Jens Glad Balchen via Tagging <tagging@openstreetmap.org> writes:

> That does seem to capture it when used on roads. I see it's mostly
> used for private roads. Is this tag use undisputed if used with
> national/state/county/municipal? E.g. do people object to it being
> redudant?

You said you didn't like operator, and I suggest stepping back and
considering the world and multiple possible data consumers, not just the
ones currently on the table.

operator= as I understand it should name the entity that is performing
whatever operations make sense for the object.   For a road, that's road
maintenance, snowplowing, debris removal.   operator should in my view
actually name an entity, not say "county".
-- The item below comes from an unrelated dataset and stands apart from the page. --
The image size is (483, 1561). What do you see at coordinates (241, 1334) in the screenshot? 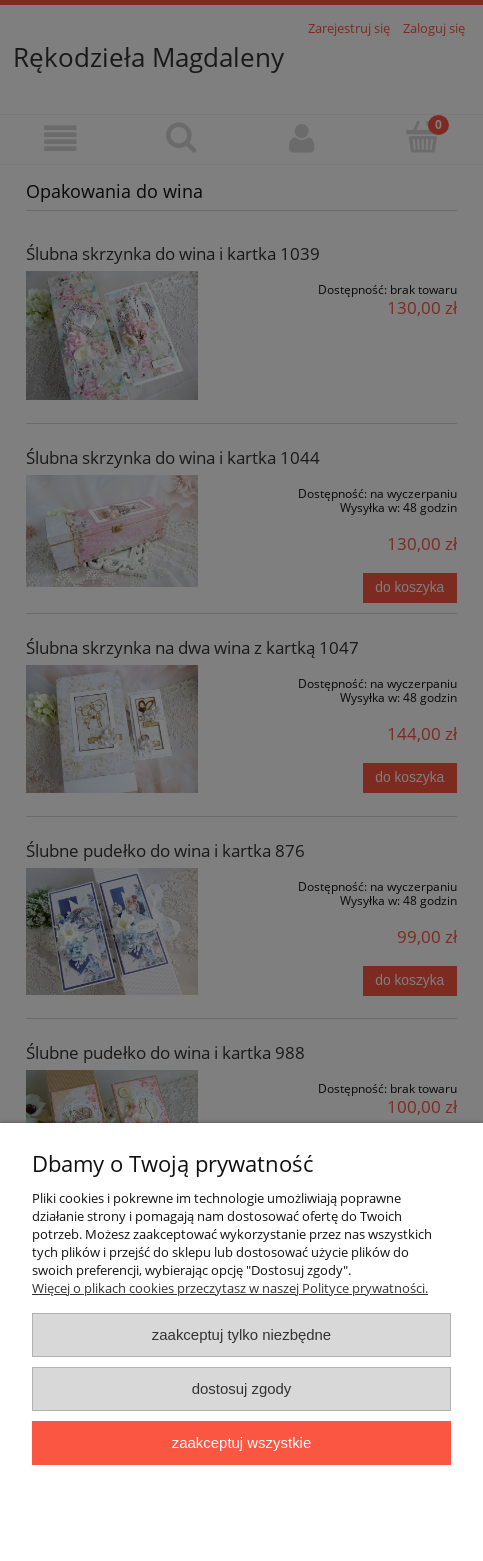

https://wiki.openstreetmap.org/wiki/Key:owner  seems to be what you are
looking for, to denote ownership.

There seems to be an underlying assumption that the owner is the
operator.  That's likely often true.  But if you want to report issues,
that should go to the operator, not the owner.


You also seem to be looking for "national/state" type key which would
not contain the actual owner, but instead need processing by finding an
admin boundary and then a lookup table.  I'm not sure what's best but I
think we should realize that we are talking about denormalization of the
db vs not and that both approaches have issues.


In my part of the US, the situation is:

  For most roads, the land is not actually owned by the government (even
  though almost nobody understands this).  For some I'm sure it is.

  Usually there is an easement for the road.

  The government would own the pavement placed on the land :-)

  operation/maintenance would be done by a state, county, or
  municipality (admin_level 4/6/8, normally).

  In Massachusetts, Interstate highways are maintained by the state
  government, specifically the agency "MassDOT".

  Most local roads are maintained by cities/towns.

  Some roads are designated and signed "state highway" and are
  maintained by MassDOT.  Some "numbered state highway" are also "state
  highway" and MaasDOT-maintained and some are not so designated, and
  thus maintained by the Town.  Actually it is section by section.  Many
  people are unclear on this.

  There are "private ways" that are much like "public ways" execpt that
  sometimes the town maintains them and sometimes the town does not.  A
  town might do snow removal and debris removal but not pavement
  maintenance on a particular one.

  There are places you can drive which are not even private ways, such
  as service roads at shopping centers, and residential driveways.
  These are maintained by the property owners.